Diwo, C.; Alenquer, M.; Zhou, S.; Digard, P.; Adrain, C.; Amorim, M. J.

The biogenesis of thousands of highly diverse membrane proteins in humans is facilitated by an array of ER-resident membrane protein translocases. While some membrane proteins have a strict requirement for a specific insertion machinery, membrane proteins with short translocated domains may be able to access multiple pathways. Here, we quantify the functional importance of redundancy in membrane protein translocation during influenza A virus (IAV) infection by examining the biogenesis of the viroporin M2. Given the wide host and cellular tropism of IAV, the virus likely evolved mechanisms to leverage host translocation pathways efficiently.

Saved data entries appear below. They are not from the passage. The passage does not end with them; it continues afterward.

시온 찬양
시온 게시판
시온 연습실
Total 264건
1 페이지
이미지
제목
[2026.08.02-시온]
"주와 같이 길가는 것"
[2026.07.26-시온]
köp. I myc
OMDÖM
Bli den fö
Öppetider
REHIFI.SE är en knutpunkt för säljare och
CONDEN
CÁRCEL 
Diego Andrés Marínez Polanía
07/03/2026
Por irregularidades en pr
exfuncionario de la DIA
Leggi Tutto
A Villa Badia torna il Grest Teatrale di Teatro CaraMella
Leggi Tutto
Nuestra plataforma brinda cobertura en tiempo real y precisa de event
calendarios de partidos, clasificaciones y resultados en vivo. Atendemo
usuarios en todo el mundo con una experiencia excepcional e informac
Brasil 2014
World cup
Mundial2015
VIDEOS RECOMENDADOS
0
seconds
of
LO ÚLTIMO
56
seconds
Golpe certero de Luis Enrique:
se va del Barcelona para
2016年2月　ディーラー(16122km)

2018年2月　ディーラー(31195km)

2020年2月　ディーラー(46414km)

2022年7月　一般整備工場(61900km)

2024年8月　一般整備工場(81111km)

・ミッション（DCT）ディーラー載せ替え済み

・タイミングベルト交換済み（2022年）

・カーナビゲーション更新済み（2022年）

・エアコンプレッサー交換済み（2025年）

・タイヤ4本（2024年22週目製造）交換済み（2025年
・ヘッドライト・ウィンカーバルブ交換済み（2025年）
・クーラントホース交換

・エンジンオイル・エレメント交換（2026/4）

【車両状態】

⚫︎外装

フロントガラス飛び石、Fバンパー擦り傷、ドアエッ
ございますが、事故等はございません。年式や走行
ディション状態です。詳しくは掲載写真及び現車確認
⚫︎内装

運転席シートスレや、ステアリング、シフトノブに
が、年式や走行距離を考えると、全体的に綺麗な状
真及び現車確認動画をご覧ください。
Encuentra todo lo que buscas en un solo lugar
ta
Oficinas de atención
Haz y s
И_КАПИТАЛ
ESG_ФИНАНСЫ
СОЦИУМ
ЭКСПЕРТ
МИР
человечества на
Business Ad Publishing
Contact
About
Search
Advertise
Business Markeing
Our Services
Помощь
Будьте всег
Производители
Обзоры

We demonstrate that although M2 utilizes the ER membrane protein complex (EMC), driven by signals encoded in its transmembrane and C-terminal domains, M2 maintains an approximately 50% membrane insertion rate in the absence of the EMC. This influences viral cell-to-cell transmission across different IAV strains, with a greater impact on those expressing lower levels of M2. We identify alternative translocation of M2 via Oxa1-family translocons independent of canonical targeting chaperones. These findings reveal how the exploitation of multiple redundant pathways can ensure robust IAV infection.